Wednesday, October 26, 2011

yarn & books (& repeat)




Two great things that have come from spending lots of time sitting on my butt and nursing are a reintroduction to knitting and reading for fun.  Pure fun, people.  I have spent most of my book-time in the last 6 years reading for learning.  Which is great, and I still do lots of that.  But, boy oh boy have I enjoyed the novels, the memoirs, the research just for the heck of it that I've allowed myself to do in the past 5 months.  

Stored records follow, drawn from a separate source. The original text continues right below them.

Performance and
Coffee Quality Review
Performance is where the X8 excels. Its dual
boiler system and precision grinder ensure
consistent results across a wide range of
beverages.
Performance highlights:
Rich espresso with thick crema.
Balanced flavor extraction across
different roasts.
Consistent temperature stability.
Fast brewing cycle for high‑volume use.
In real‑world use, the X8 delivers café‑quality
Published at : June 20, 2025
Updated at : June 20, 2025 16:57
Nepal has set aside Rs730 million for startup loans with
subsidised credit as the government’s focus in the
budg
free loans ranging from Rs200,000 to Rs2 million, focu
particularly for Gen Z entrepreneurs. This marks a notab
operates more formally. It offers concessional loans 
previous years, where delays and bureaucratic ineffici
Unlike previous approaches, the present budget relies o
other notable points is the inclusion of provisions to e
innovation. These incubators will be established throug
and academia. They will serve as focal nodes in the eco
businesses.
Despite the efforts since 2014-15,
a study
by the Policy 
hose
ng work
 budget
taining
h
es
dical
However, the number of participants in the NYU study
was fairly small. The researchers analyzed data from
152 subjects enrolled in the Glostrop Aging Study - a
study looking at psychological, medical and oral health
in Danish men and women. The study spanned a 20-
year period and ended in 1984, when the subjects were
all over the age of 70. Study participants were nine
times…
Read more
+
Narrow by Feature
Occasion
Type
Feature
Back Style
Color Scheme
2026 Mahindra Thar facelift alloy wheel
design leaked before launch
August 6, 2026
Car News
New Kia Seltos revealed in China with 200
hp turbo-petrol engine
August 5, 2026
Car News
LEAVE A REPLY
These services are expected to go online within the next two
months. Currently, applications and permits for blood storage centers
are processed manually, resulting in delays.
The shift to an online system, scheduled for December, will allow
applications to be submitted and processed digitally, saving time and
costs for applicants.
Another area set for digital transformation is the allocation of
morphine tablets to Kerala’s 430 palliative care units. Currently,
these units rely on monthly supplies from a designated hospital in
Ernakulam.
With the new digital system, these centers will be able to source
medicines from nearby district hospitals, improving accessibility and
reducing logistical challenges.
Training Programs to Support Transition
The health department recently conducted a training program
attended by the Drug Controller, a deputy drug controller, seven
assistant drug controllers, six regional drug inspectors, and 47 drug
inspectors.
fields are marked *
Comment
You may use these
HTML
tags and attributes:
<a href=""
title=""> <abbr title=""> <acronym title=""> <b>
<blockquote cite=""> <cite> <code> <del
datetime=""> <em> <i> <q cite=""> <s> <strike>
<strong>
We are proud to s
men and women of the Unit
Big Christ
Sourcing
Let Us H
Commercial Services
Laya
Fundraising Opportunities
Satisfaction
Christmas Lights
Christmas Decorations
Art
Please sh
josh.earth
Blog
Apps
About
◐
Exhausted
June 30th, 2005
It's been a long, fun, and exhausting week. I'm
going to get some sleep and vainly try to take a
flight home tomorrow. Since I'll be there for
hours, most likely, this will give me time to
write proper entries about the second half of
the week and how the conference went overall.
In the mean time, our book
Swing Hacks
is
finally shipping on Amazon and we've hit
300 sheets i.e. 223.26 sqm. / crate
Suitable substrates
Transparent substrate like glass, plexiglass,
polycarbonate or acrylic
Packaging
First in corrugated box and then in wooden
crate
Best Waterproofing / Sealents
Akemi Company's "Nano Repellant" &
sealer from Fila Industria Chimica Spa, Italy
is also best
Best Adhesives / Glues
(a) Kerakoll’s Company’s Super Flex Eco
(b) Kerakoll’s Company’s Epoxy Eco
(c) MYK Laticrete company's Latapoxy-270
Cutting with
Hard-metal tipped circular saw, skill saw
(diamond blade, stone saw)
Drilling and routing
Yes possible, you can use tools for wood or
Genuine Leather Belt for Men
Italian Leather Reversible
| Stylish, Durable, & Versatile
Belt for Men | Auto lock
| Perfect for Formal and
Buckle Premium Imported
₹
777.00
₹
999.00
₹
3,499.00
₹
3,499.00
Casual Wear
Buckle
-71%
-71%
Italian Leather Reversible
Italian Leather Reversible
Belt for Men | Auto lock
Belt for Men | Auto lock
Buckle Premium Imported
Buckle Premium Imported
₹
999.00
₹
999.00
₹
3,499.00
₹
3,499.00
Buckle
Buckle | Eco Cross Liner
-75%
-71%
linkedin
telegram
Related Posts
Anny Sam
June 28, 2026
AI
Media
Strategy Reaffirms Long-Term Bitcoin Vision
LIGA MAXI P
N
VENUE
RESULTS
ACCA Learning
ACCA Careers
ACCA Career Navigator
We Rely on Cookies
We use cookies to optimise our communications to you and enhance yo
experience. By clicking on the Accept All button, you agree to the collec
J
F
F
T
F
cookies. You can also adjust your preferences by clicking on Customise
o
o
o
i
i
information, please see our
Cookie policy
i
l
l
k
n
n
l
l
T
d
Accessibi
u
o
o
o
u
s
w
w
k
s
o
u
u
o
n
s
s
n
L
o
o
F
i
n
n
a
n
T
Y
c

The knitting is of a more practical nature.  My initial thought was wool hats for the whole family (minus Stevie :) ) by winter time.  So, I started with the Sly baby, working on the Umbilical Cord Hat from Stitch'N'Bitch.  I made it once ... too small.  Passed it on to a newly born baby girl.  Changed up the pattern to fit my boys big noggin, and right as I came to attaching the I-cord, or "umbilical cord"tassle, I popped it on his head to see how it looks, and well, I just don't like it.  Even with the increase to the pattern, it still doesn't cover his ears and it slides up after wearing it a while.  I should have gone even bigger but ... I didn't.  I've decided I'm just going to unravel it and put the whole hat on hold for now.  He's got a precious Peruvian chucho which works great anyways.  Moving on, I cast on last night for a bright purple soaker instead.  Papa Bear wasn't thrilled with the purple yarn for his little boy, but I think he's gonna look like a rock star with this on, some shooting star legwarmers, and that awesome dinosaur hat of his!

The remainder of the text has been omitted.